• _RECORDS FOR THE TASK_
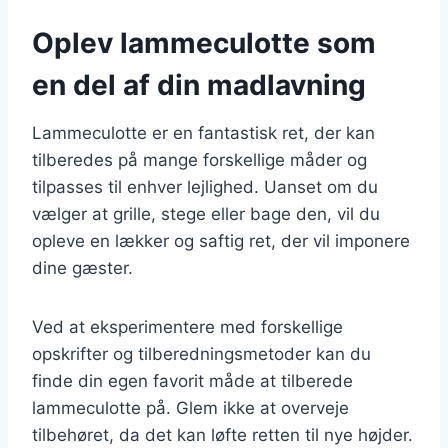
Oplev lammeculotte som
en del af din madlavning
Lammeculotte er en fantastisk ret, der kan
tilberedes på mange forskellige måder og
tilpasses til enhver lejlighed. Uanset om du
vælger at grille, stege eller bage den, vil du
opleve en lækker og saftig ret, der vil imponere
dine gæster.
Ved at eksperimentere med forskellige
opskrifter og tilberedningsmetoder kan du
finde din egen favorit måde at tilberede
lammeculotte på. Glem ikke at overveje
tilbehøret, da det kan løfte retten til nye højder.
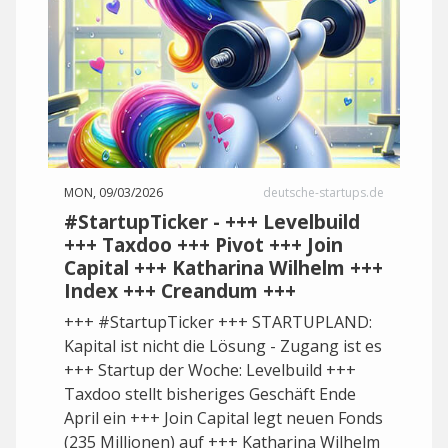
MON, 09/03/2026
deutsche-startups.de
#StartupTicker - +++ Levelbuild
+++ Taxdoo +++ Pivot +++ Join
Capital +++ Katharina Wilhelm +++
Index +++ Creandum +++
+++ #StartupTicker +++ STARTUPLAND:
Kapital ist nicht die Lösung - Zugang ist es
+++ Startup der Woche: Levelbuild +++
Taxdoo stellt bisheriges Geschäft Ende
April ein +++ Join Capital legt neuen Fonds
(235 Millionen) auf +++ Katharina Wilhelm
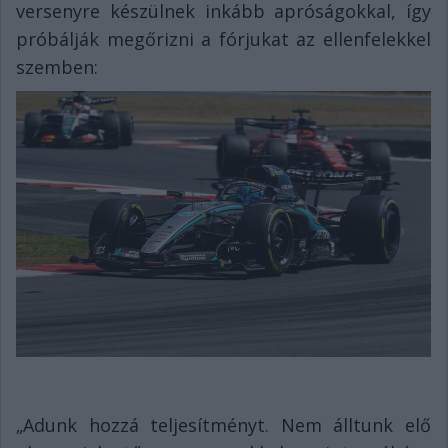
versenyre készülnek inkább apróságokkal, így
próbálják megőrizni a fórjukat az ellenfelekkel
szemben:
„Adunk hozzá teljesítményt. Nem álltunk elő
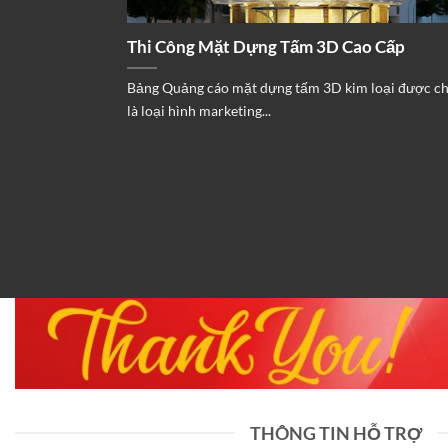
Thi Công Mặt Dựng Tấm 3D Cao Cấp
Bảng Quảng cáo mặt dựng tấm 3D kim loại được c
là loại hình marketing...
THÔNG TIN HỖ TRỢ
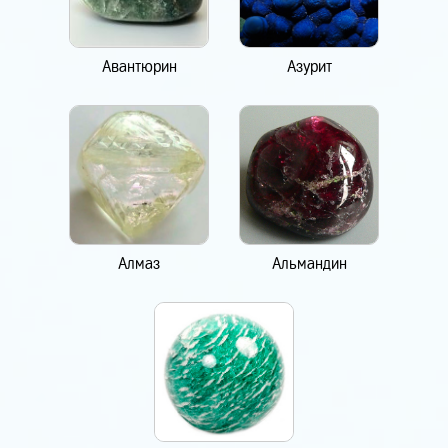
Авантюрин
Азурит
Алмаз
Альмандин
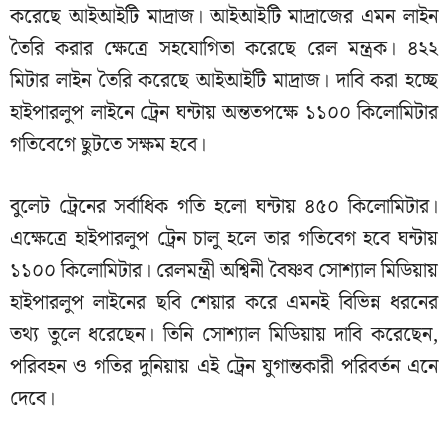
করেছে আইআইটি মাদ্রাজ। আইআইটি মাদ্রাজের এমন লাইন
তৈরি করার ক্ষেত্রে সহযোগিতা করেছে রেল মন্ত্রক। ৪২২
মিটার লাইন তৈরি করেছে আইআইটি মাদ্রাজ। দাবি করা হচ্ছে
হাইপারলুপ লাইনে ট্রেন ঘন্টায় অন্ততপক্ষে ১১০০ কিলোমিটার
গতিবেগে ছুটতে সক্ষম হবে।
বুলেট ট্রেনের সর্বাধিক গতি হলো ঘন্টায় ৪৫০ কিলোমিটার।
এক্ষেত্রে হাইপারলুপ ট্রেন চালু হলে তার গতিবেগ হবে ঘন্টায়
১১০০ কিলোমিটার। রেলমন্ত্রী অশ্বিনী বৈষ্ণব সোশ্যাল মিডিয়ায়
হাইপারলুপ লাইনের ছবি শেয়ার করে এমনই বিভিন্ন ধরনের
তথ্য তুলে ধরেছেন। তিনি সোশ্যাল মিডিয়ায় দাবি করেছেন,
পরিবহন ও গতির দুনিয়ায় এই ট্রেন যুগান্তকারী পরিবর্তন এনে
দেবে।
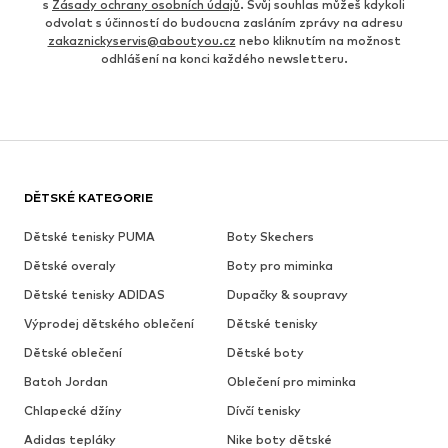
s
Zásady ochrany osobních údajů
. Svůj souhlas můžeš kdykoli
odvolat s účinností do budoucna zasláním zprávy na adresu
zakaznickyservis@aboutyou.cz
nebo kliknutím na možnost
odhlášení na konci každého newsletteru.
DĚTSKÉ KATEGORIE
Dětské tenisky PUMA
Boty Skechers
Dětské overaly
Boty pro miminka
Dětské tenisky ADIDAS
Dupačky & soupravy
Výprodej dětského oblečení
Dětské tenisky
Dětské oblečení
Dětské boty
Batoh Jordan
Oblečení pro miminka
Chlapecké džíny
Dívčí tenisky
Adidas tepláky
Nike boty dětské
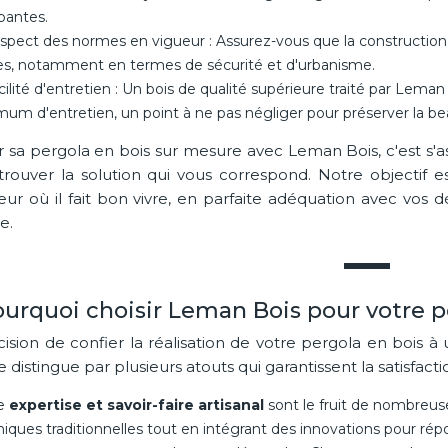
pantes.
spect des normes en vigueur : Assurez-vous que la construction
les, notamment en termes de sécurité et d'urbanisme.
cilité d'entretien : Un bois de qualité supérieure traité par Lem
um d'entretien, un point à ne pas négliger pour préserver la bea
ir sa pergola en bois sur mesure avec Leman Bois, c'est s'a
trouver la solution qui vous correspond. Notre objectif e
eur où il fait bon vivre, en parfaite adéquation avec vos d
e.
urquoi choisir Leman Bois pour votre p
cision de confier la réalisation de votre pergola en bois à
e distingue par plusieurs atouts qui garantissent la satisfactio
e
expertise et savoir-faire artisanal
sont le fruit de nombreus
iques traditionnelles tout en intégrant des innovations pour rép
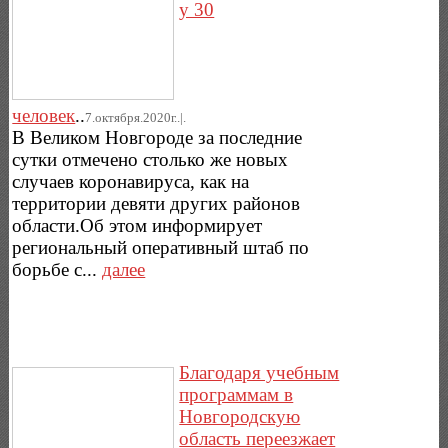
у 30
человек
..
7.октября.2020г..|.
В Великом Новгороде за последние
сутки отмечено столько же новых
случаев коронавируса, как на
территории девяти других районов
области.Об этом информирует
региональный оперативный штаб по
борьбе с...
далее
Благодаря учебным
программам в
Новгородскую
область переезжает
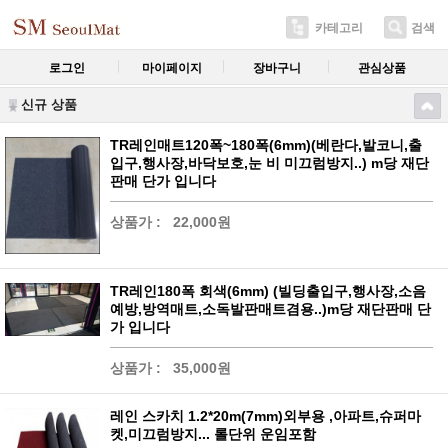
카테고리
검색
로그인
마이페이지
장바구니
관심상품
신규 상품
TR레인매트120폭~180폭(6mm)(베란다,발코니,출
입구,행사장,바닥보호,눈 비 미끄럼방지..) m당 재단
판매 단가 입니다
상품가 :
22,000원
TR레인180폭 회색(6mm) (빌딩출입구,행사장,소음
예방,방역매트,소독발판매트겸용..)m당 재단판매 단
가 입니다
상품가 :
35,000원
레인 스카치 1.2*20m(7mm)외부용 ,아파트,슈퍼마
켓,미끄럼방지... 롤단위 운임포함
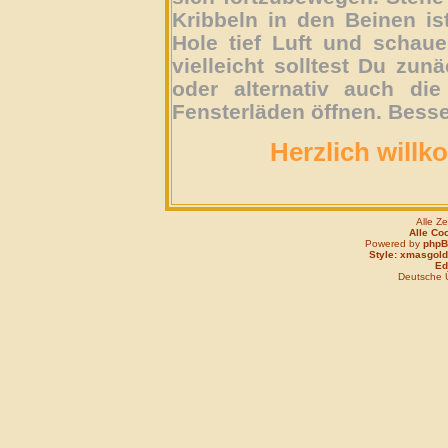
Kribbeln in den Beinen is
Hole tief Luft und schau
vielleicht solltest Du zun
oder alternativ auch die
Fensterläden öffnen. Besse
Herzlich willk
Alle Z
Alle Co
Powered by
php
Style: xmasgold
Edi
Deutsche 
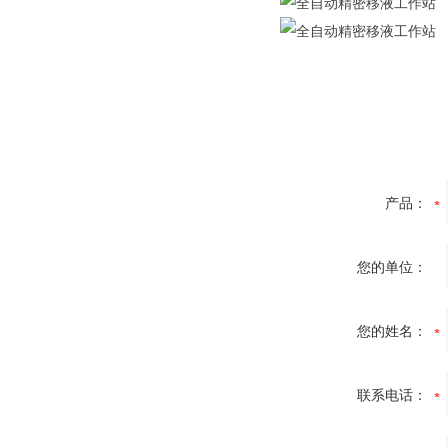
产品：
您的单位：
您的姓名：
联系电话：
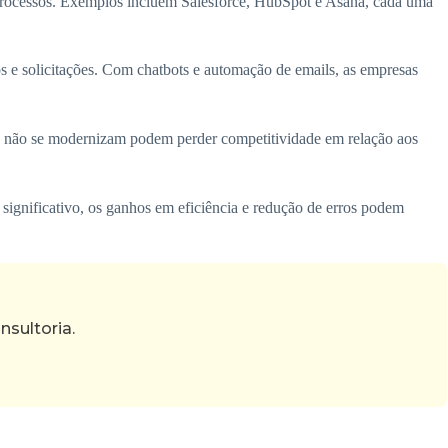
processos. Exemplos incluem Salesforce, HubSpot e Asana, cada uma
os e solicitações. Com chatbots e automação de emails, as empresas
e não se modernizam podem perder competitividade em relação aos
significativo, os ganhos em eficiência e redução de erros podem
sultoria.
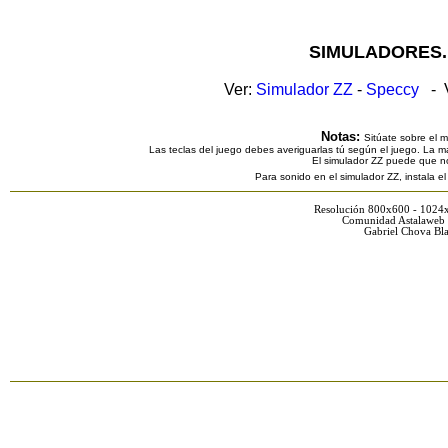
SIMULADORES.
Ver:
Simulador ZZ
-
Speccy
- V
Notas:
Sitúate sobre el 
Las teclas del juego debes averiguarlas tú según el juego. La ma
El simulador ZZ puede que n
Para sonido en el simulador ZZ, instala e
Resolución 800x600 - 1024
Comunidad Astalaweb 
Gabriel Chova Bla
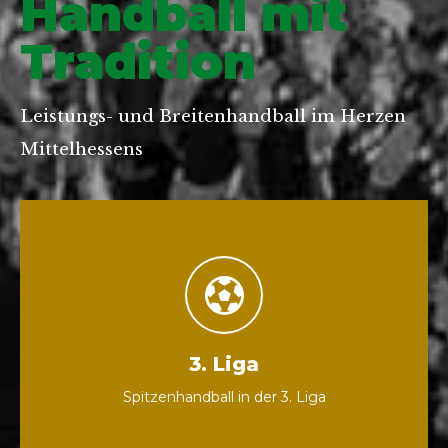
Handball mit
Tradition
Leistungs- und Breitenhandball im Herzen
Mittelhessens
3. Liga
Spitzenhandball in der 3. Liga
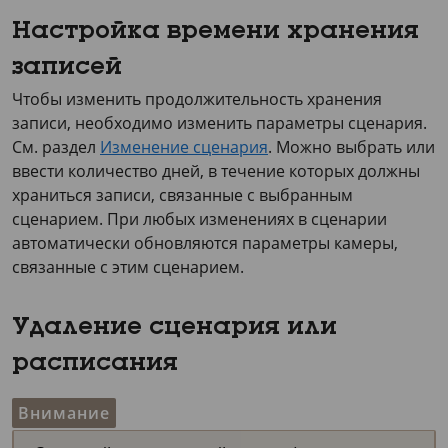
Настройка времени хранения
записей
Чтобы изменить продолжительность хранения
записи, необходимо изменить параметры сценария.
См. раздел
Изменение сценария
. Можно выбрать или
ввести количество дней, в течение которых должны
храниться записи, связанные с выбранным
сценарием. При любых изменениях в сценарии
автоматически обновляются параметры камеры,
связанные с этим сценарием.
Удаление сценария или
расписания
Внимание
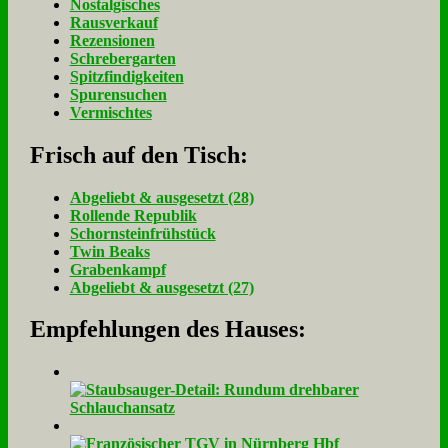
Nostalgisches
Rausverkauf
Rezensionen
Schrebergarten
Spitzfindigkeiten
Spurensuchen
Vermischtes
Frisch auf den Tisch:
Ab­ge­liebt & aus­ge­setzt (28)
Rol­len­de Re­pu­blik
Schorn­stein­früh­stück
Twin Beaks
Gra­ben­kampf
Ab­ge­liebt & aus­ge­setzt (27)
Empfehlungen des Hauses:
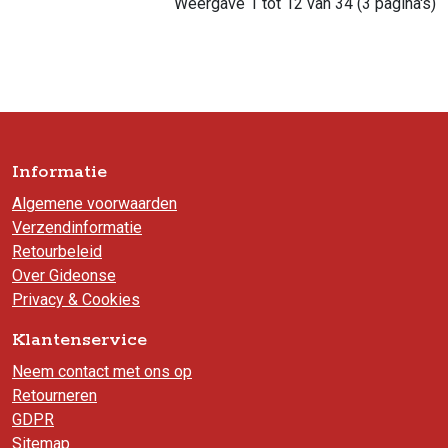
Weergave 1 tot 12 van 34 (3 pagina's)
Informatie
Algemene voorwaarden
Verzendinformatie
Retourbeleid
Over Gideonse
Privacy & Cookies
Klantenservice
Neem contact met ons op
Retourneren
GDPR
Sitemap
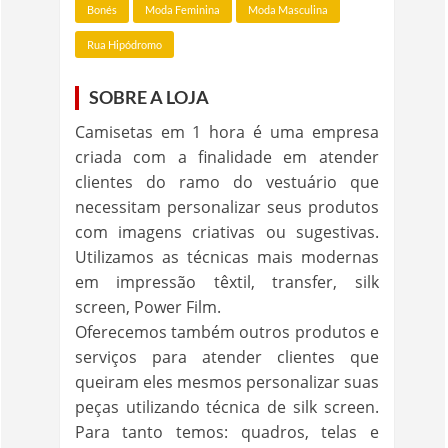
Bonés
Moda Feminina
Moda Masculina
Rua Hipódromo
SOBRE A LOJA
Camisetas em 1 hora é uma empresa
criada com a finalidade em atender
clientes do ramo do vestuário que
necessitam personalizar seus produtos
com imagens criativas ou sugestivas.
Utilizamos as técnicas mais modernas
em impressão têxtil, transfer, silk
screen, Power Film.
Oferecemos também outros produtos e
serviços para atender clientes que
queiram eles mesmos personalizar suas
peças utilizando técnica de silk screen.
Para tanto temos: quadros, telas e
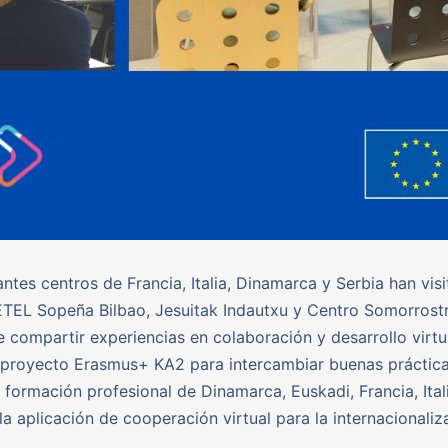
ntes centros de Francia, Italia, Dinamarca y Serbia han visi
TEL Sopeña Bilbao, Jesuitak Indautxu y Centro Somorrostr
e compartir experiencias en colaboración y desarrollo virtu
proyecto Erasmus+ KA2 para intercambiar buenas práctica
 formación profesional de Dinamarca, Euskadi, Francia, Ital
 la aplicación de cooperación virtual para la internacionaliz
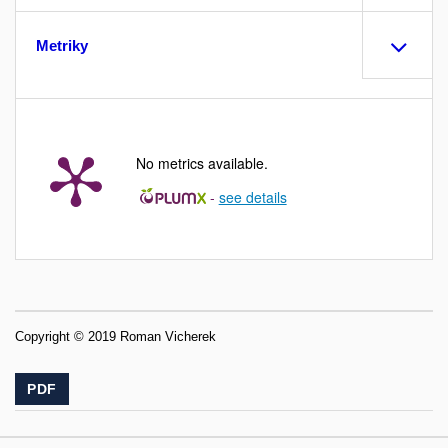
Metriky
No metrics available.
-
see details
Copyright © 2019 Roman Vicherek
PDF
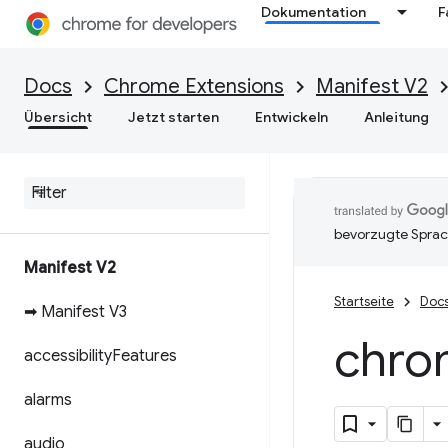
Dokumentation
F
Docs
Chrome Extensions
Manifest V2
Übersicht
Jetzt starten
Entwickeln
Anleitung
bevorzugte Sprac
Manifest V2
Startseite
Doc
➡ Manifest V3
chro
accessibility
Features
alarms
audio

• _EXERCISE INSTRUCTIONS_
Only the lines starting at the one with "Spurensuchen" and ending at the one with "Klantenservice" should be printed, each exactly as it appears in the material above; the pictures are to be omitted.

• _ANSWER TO THE PROBLEM_
Spurensuchen
Vermischtes
Frisch auf den Tisch:
Ab­ge­liebt & aus­ge­setzt (28)
Rol­len­de Re­pu­blik
Schorn­stein­früh­stück
Twin Beaks
Gra­ben­kampf
Ab­ge­liebt & aus­ge­setzt (27)
Empfehlungen des Hauses:
Weergave 1 tot 12 van 34 (3 pagina's)
Informatie
Algemene voorwaarden
Verzendinformatie
Retourbeleid
Over Gideonse
Privacy & Cookies
Klantenservice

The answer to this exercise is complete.